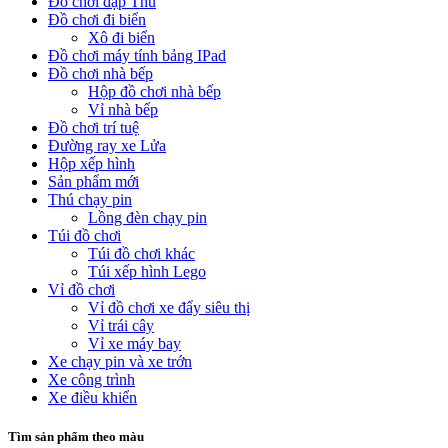
Đồ chơi đập Thú
Đồ chơi đi biển
Xô đi biển
Đồ chơi máy tính bảng IPad
Đồ chơi nhà bếp
Hộp đồ chơi nhà bếp
Vỉ nhà bếp
Đồ chơi trí tuệ
Đường ray xe Lửa
Hộp xếp hình
Sản phẩm mới
Thú chạy pin
Lồng đèn chạy pin
Túi đồ chơi
Túi đồ chơi khác
Túi xếp hình Lego
Vỉ đồ chơi
Vỉ đồ chơi xe đẩy siêu thị
Vỉ trái cây
Vỉ xe máy bay
Xe chạy pin và xe trớn
Xe công trình
Xe điều khiển
Tìm sản phẩm theo màu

> Prompt:
Take the lines above from the one holding "Hộp xếp hình" to the last and output them exactly.

> Answer box:
Hộp xếp hình
Sản phẩm mới
Thú chạy pin
Lồng đèn chạy pin
Túi đồ chơi
Túi đồ chơi khác
Túi xếp hình Lego
Vỉ đồ chơi
Vỉ đồ chơi xe đẩy siêu thị
Vỉ trái cây
Vỉ xe máy bay
Xe chạy pin và xe trớn
Xe công trình
Xe điều khiển
Tìm sản phẩm theo màu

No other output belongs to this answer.